Montgomery had suddenly taken the flask from Barton’s hand, and had a deep pull at the contents. Then, with his face a little flushed, and with a curious look of purpose, which made the referee stare hard at him, in his eyes, he rose for the sixteenth round.
“Game as a pairtridge!” cried the publican, as he looked at the hard-set face.
“Mix it oop, lad! Mix it oop!” cried the iron-men to their Master. And then a hum of exultation ran through their ranks as they realised that their tougher, harder, stronger man held the vantage, after all. Neither of the men showed much sign of punishment. Small gloves crush and numb, but they do not cut. One of the Master’s eyes was even more flush with his cheek than Nature had made it. Montgomery had two or three livid marks upon his body, and his face was haggard, save for that pink spot which the brandy had brought into either cheek. He rocked a little as he stood opposite his man, and his hands drooped as if he felt the gloves to be an unutterable weight. It was evident that he was spent and desperately weary. If he received one other blow it must surely be fatal to him. If he brought one home, what power could there be behind it, and what chance was there of its harming the colossus in front of him? It was the crisis of the fight. This round must decide it. “Mix it oop, lad! Mix it oop!” the iron-men whooped. Even the savage eyes of the referee were unable to restrain the excited crowd.

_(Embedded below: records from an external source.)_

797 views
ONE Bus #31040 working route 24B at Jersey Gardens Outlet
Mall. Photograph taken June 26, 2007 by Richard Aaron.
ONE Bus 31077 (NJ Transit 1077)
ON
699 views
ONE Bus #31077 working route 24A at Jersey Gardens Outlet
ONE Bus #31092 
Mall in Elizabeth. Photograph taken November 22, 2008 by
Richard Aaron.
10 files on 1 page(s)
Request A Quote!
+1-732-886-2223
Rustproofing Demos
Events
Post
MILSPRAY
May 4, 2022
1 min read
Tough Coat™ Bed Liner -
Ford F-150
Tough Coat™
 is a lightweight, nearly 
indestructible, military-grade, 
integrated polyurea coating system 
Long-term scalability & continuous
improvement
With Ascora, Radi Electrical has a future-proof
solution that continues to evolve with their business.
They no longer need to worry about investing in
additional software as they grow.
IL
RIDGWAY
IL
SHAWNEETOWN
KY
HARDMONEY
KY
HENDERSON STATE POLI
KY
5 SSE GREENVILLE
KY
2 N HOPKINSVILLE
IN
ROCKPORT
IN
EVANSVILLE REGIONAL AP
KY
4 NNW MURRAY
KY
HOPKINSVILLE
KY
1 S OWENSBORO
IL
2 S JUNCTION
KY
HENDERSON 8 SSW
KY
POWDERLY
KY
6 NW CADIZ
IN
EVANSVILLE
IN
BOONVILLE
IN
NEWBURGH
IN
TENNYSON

Now, at last, the chance had come for Montgomery. He had learned a lesson from his more experienced rival. Why should he not play his own game upon him? He was spent, but not nearly so spent as he pretended. That brandy was to call up his reserves, to let him have strength to take full advantage of the opening when it came. It was thrilling and tingling through his veins at the very moment when he was lurching and rocking like a beaten man. He acted his part admirably. The Master felt that there was an easy task before him, and rushed in with ungainly activity to finish it once for all. He slap-banged away left and right, boring Montgomery up against the ropes, swinging in his ferocious blows with those animal grunts which told of the vicious energy behind them.